## EXERCISE BRIEF:
Reproduce the whole of the records exactly, and make sure no picture is carried into the result.
++++ WORKING DATA ++++
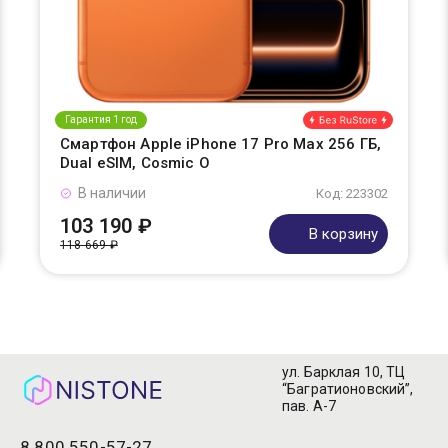
Гарантия 1 год
Смартфон Apple iPhone 17 Pro Max 256 ГБ,
Dual eSIM, Cosmic O
В наличии
Код: 223302
103 190 ₽
В корзину
118 669 ₽
ул. Барклая 10, ТЦ
“Багратионовский”,
пав. А-7
8 800 550-57-27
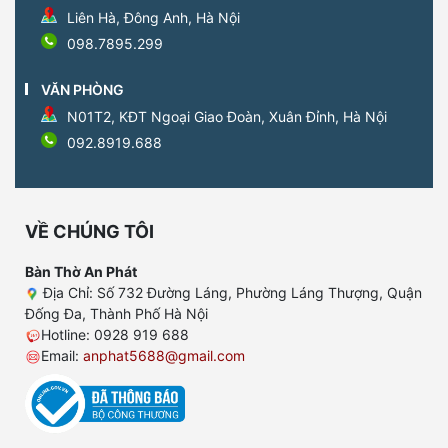
Liên Hà, Đông Anh, Hà Nội
098.7895.299
VĂN PHÒNG
N01T2, KĐT Ngoại Giao Đoàn, Xuân Đỉnh, Hà Nội
092.8919.688
VỀ CHÚNG TÔI
Bàn Thờ An Phát
Địa Chỉ: Số 732 Đường Láng, Phường Láng Thượng, Quận
Đống Đa, Thành Phố Hà Nội
Hotline: 0928 919 688
Email:
anphat5688@gmail.com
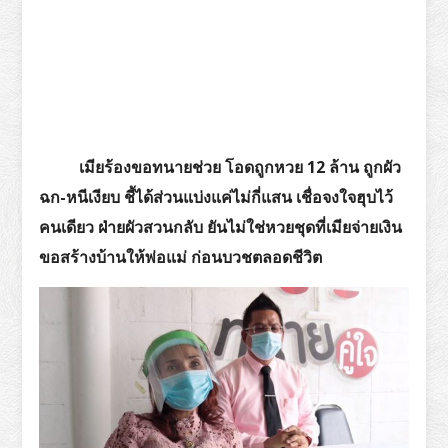
เมียร้องขอทนายช่วย โอดถูกหวย 12 ล้าน ถูกผัว
ฉก-หนีเงียบ ชี้ได้ส่วนแบ่งแค่ไม่กี่แสน เชื่อจงใจฮุบไว้
คนเดียว ฝ่ายผัวสวนกลับ ยันไม่ใช่หวยชุดที่เมียจ่ายเงิน
ขอสร้างบ้านให้พ่อแม่ ก่อนบวชตลอดชีวิต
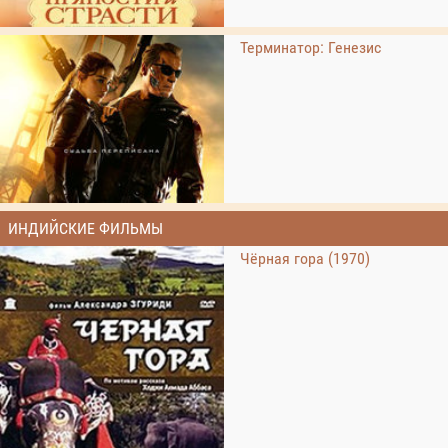
Терминатор: Генезис
ИНДИЙСКИЕ ФИЛЬМЫ
Чёрная гора (1970)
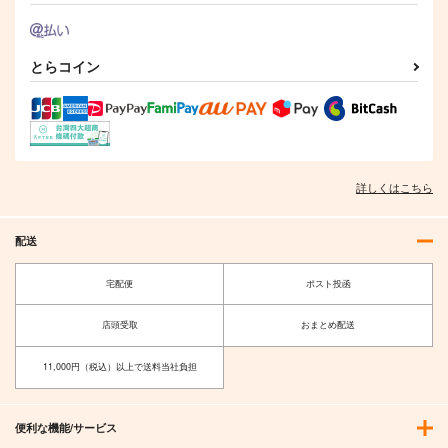
とらコイン
詳しくはこちら
配送
宅配便
ポスト投函
店頭受取
おまとめ配送
11,000円（税込）以上で送料当社負担
便利な機能/サービス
++++
## TASK OUTPUT:
Гарантия 1 год
Смартфон Apple iPhone 17 Pro Max 256 ГБ,
Dual eSIM, Cosmic O
В наличии
Код: 223302
103 190 ₽
В корзину
118 669 ₽
ул. Барклая 10, ТЦ
“Багратионовский”,
пав. А-7
8 800 550-57-27
Liên Hà, Đông Anh, Hà Nội
098.7895.299
VĂN PHÒNG
N01T2, KĐT Ngoại Giao Đoàn, Xuân Đỉnh, Hà Nội
092.8919.688
VỀ CHÚNG TÔI
Bàn Thờ An Phát
Địa Chỉ: Số 732 Đường Láng, Phường Láng Thượng, Quận
Đống Đa, Thành Phố Hà Nội
Hotline: 0928 919 688
Email:
anphat5688@gmail.com
เมียร้องขอทนายช่วย โอดถูกหวย 12 ล้าน ถูกผัว
ฉก-หนีเงียบ ชี้ได้ส่วนแบ่งแค่ไม่กี่แสน เชื่อจงใจฮุบไว้
คนเดียว ฝ่ายผัวสวนกลับ ยันไม่ใช่หวยชุดที่เมียจ่ายเงิน
ขอสร้างบ้านให้พ่อแม่ ก่อนบวชตลอดชีวิต
Терминатор: Генезис
ИНДИЙСКИЕ ФИЛЬМЫ
Чёрная гора (1970)
とらコイン
詳しくはこちら
配送
宅配便
ポスト投函
店頭受取
おまとめ配送
11,000円（税込）以上で送料当社負担
便利な機能/サービス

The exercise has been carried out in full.